Joe’s Bar, Chicago • March 17, 2010

Cindy Barrymore

If Michael Jackson showed us what a difference a day makes health-wise in This Is It, rocker Bret Michaels has recently displayed a similar façade. Fortunately, as we speak — and I say this as a lifelong fan of both artists — Bret Michaels has not suffered MJ’s same fate.
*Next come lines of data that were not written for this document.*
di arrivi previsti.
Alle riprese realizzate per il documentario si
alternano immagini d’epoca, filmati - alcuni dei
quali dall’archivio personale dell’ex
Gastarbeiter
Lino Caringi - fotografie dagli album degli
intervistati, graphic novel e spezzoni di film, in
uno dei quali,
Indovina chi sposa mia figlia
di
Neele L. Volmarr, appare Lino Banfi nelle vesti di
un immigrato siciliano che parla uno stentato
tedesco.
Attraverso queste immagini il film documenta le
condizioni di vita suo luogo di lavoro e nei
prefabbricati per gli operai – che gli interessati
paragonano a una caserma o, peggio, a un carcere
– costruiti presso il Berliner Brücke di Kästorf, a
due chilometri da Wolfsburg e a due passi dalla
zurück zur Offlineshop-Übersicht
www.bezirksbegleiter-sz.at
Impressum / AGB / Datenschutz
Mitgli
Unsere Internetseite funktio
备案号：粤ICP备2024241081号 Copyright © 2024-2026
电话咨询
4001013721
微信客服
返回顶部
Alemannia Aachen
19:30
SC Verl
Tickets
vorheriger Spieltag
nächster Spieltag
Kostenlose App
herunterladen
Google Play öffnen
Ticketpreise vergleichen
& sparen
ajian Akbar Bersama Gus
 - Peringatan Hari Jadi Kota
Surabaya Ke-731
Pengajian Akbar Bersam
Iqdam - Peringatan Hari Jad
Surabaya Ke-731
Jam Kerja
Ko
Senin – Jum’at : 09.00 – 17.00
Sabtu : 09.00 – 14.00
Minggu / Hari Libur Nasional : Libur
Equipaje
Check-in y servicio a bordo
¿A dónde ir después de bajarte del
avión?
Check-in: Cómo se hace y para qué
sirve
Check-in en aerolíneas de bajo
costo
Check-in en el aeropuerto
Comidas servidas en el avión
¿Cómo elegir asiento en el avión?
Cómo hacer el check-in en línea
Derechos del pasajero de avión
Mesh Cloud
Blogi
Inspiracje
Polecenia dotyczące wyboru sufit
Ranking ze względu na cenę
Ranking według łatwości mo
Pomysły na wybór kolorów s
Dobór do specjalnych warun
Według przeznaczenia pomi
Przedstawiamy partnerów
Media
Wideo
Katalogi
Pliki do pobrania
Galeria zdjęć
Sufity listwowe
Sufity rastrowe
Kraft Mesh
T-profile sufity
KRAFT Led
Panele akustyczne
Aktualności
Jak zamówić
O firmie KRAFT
Not more than a month ago before his emergency appendectomy on April 12, and subsequent brain hemorrhage days later, Michaels strutted onstage to an apropos intro of GNR’s “Welcome to the Jungle.” The “Rock of Love” had literally walked into the building 9:00 PM sharp and onto the stage (at 9:02). The designated “jungle” was Chicago’s very own sports nightclub-type saloon Joe’s Bar on Weed St.

Cindy Barrymore

At one point during his performance Michaels, backed by a four-piece band, promised, “I’m gonna f*ck it up!” and delivered an almost nonstop 90-minute performance, 13-song set, opening with “Talk Dirty to Me,” then picking up the guitar on the band’s first-ever live performance of “Nothing to Lose,” the harmonica on “Your Mama Don’t Dance”; and singing snippets of the chorus to The Commodores’ “Brick House,” complete with Lionel Richie’s exaggerated “owww’s.” Following that, he urged the standing-room-only crowd of about a thousand, “Chicago, throw your hands up!” during a cover of Skynyrd’s “Sweet Home Alabama,” before declaring, “I got the blues, Chicago… ” during an extended intro to “Unskinny Bop” (song number 10, if you’re keeping count). He closed the show with KISS’s “Rock and Roll All Nite” and Poison’s “Nothin’ But a Good Time”

For those familiar with Michaels’ former band mate C.C. DeVille, I’m certain that during his Poison days Michaels found the lead guitarist’s high-strung personality tough to upstage, onstage and off, but he nearly approximated DeVille’s frenetic state on this night. In fact, I found it difficult to tell who was bursting with more energy: the spirited, St. Paddy’s Day crowd or Michaels himself.

If this was what the “cat dragged in,” the crowd was clearly loving it; and thanks to a resurgence in Michaels’ popularity due to his reality TV series, the baby-boomer and Gen X folks partied well with the millennials, many of them sporting green attire, Mardi Gras beads, and cowboy hats atop bandanas (a la Bret Michaels) in equal measure.